Gowri V, Valluvan K R, Chamundeeswari V Vijaya
Department of Information Technology, Velammal Engineering College, Chennai, India. Email:
Asian Pac J Cancer Prev. 2018 Nov 29;19(11):3093-3098. doi: 10.31557/APJCP.2018.19.11.3093.
This paper addresses the automated detection of microcalcification clusters from mammogram images by enhanced preprocessing operations on digital mammograms for automated extraction of breast tissue from background, removing artefacts occurring during image registration using X-rays, followed by fractal analysis of suspicious regions. Identification of breast of either left or right and realigning them to a standard position forms a primitive step in preprocessing of mammograms. As the next step in the process, pectoral muscles are separated. Suspicious regions of microcalcifications are identified and are subjected to further analysis of classifying it as benign or malignant. Texture features are representative of its malignancy and fractal analysis was carried out on extracted suspicious regions for its texture features. Principal Component Analysis was carried out to extract optimal features. Ten features were found to be an optimal number of reduced texture features without compromising on classification accuracy. Scaled conjugate Gradient Back propagation network was used for classification using reduced texture features obtained from PCA analysis. By varying hidden layer neurons, accuracy of results achieved by proposed methods is analysed and is calculated to reach maximum accuracy with an optimal level of 15 neurons. Accuracy of 96.3% was achieved with 10 fractal features as input to neural network and 15 hidden layer neurons in neural network designed. The design of architecture is finalised with maximised accuracy for labelling microcalcification clusters as benign or malignant.

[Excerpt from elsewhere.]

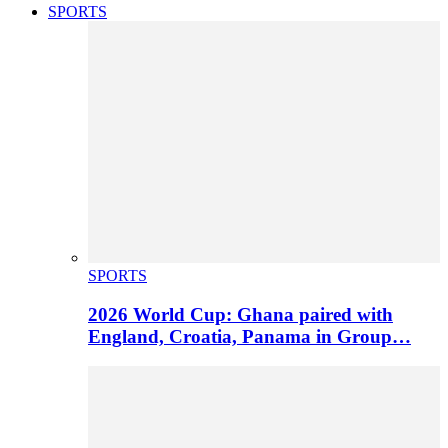
SPORTS
SPORTS
2026 World Cup: Ghana paired with
England, Croatia, Panama in Group…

本文通过对数字乳腺X线图像进行增强预处理操作,实现从乳腺X线图像中自动检测微钙化簇。这些操作包括从背景中自动提取乳腺组织,去除使用X射线进行图像配准过程中出现的伪影,然后对可疑区域进行分形分析。识别左右乳腺并将它们重新对齐到标准位置是乳腺X线图像预处理的基本步骤。作为该过程的下一步,分离胸肌。识别出微钙化的可疑区域,并对其进行进一步分析以将其分类为良性或恶性。纹理特征代表其恶性程度,并对提取的可疑区域进行分形分析以获取其纹理特征。进行主成分分析以提取最佳特征。发现十个特征是减少纹理特征的最佳数量,同时不影响分类准确性。使用从主成分分析获得的减少纹理特征,采用缩放共轭梯度反向传播网络进行分类。通过改变隐藏层神经元,分析所提出方法获得的结果的准确性,并计算得出在15个神经元的最佳水平下可达到最大准确性。以10个分形特征作为神经网络的输入,在设计的神经网络中设置15个隐藏层神经元时,准确率达到了96.3%。最终确定架构设计,以实现将微钙化簇标记为良性或恶性的最大准确率。